Abstract
Peter Sutoris, Visions of Development: Films Division of India and the Imagination of Progress, 1948–75. New Delhi: Oxford University Press, 2016, 318 pp., ₹995, ISBN-13:978-0-19-947210-9, ISBN-10:0-19-947210-6
Peter Sutoris’ Visions of Development is a timely contribution to the current academic as well as popular interest in the Films Division of India (FD), thanks to the FD Zone which was initiated in 2012. 1 Younger readers have probably seen the films that Sutoris describes at FD Zone’s curated screenings where, typically, an older film from the archive is paired with a contemporary film, generating productive intergenerational conversations. 2 Older readers, though, may retain a dim recollection of these films as the bitter pill that had to be swallowed before the “real” film started—Indian government regulations of the time had made it mandatory, across theaters in India, to screen the FD documentary before rolling the commercial film.
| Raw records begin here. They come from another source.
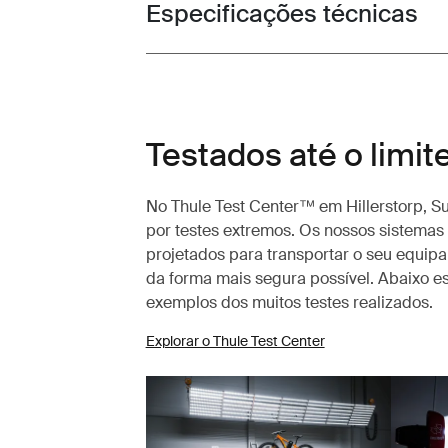
Especificações técnicas
Toggle techspec
Testados até o limit
No Thule Test Center™ em Hillerstorp, S
por testes extremos. Os nossos sistemas 
projetados para transportar o seu equip
da forma mais segura possível. Abaixo e
exemplos dos muitos testes realizados.
Explorar o Thule Test Center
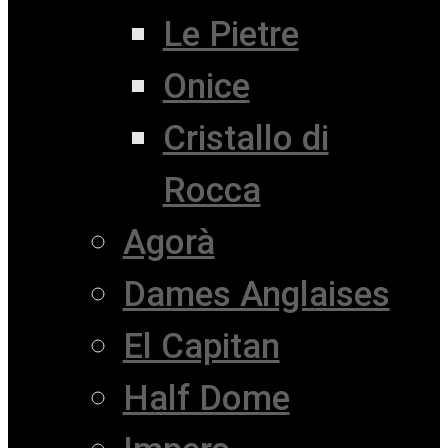
Le Pietre
Onice
Cristallo di
Rocca
Agorà
Dames Anglaises
El Capitan
Half Dome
Of the films themselves, what one recollects are the Indian-Oxbridge accents in the voice-of-god commentaries, and stock images of dams, irrigation canals, temples, visiting dignitaries, and a catalogue of other dreary subjects of development. Sutoris ought to be commended for drawing our attention, beyond this commonsensical view, to the complex nature of the FD archive as a diverse, rich body of work and a living and dynamic artifact that helps us understand the past and present of not only film but also India’s tryst with modernity.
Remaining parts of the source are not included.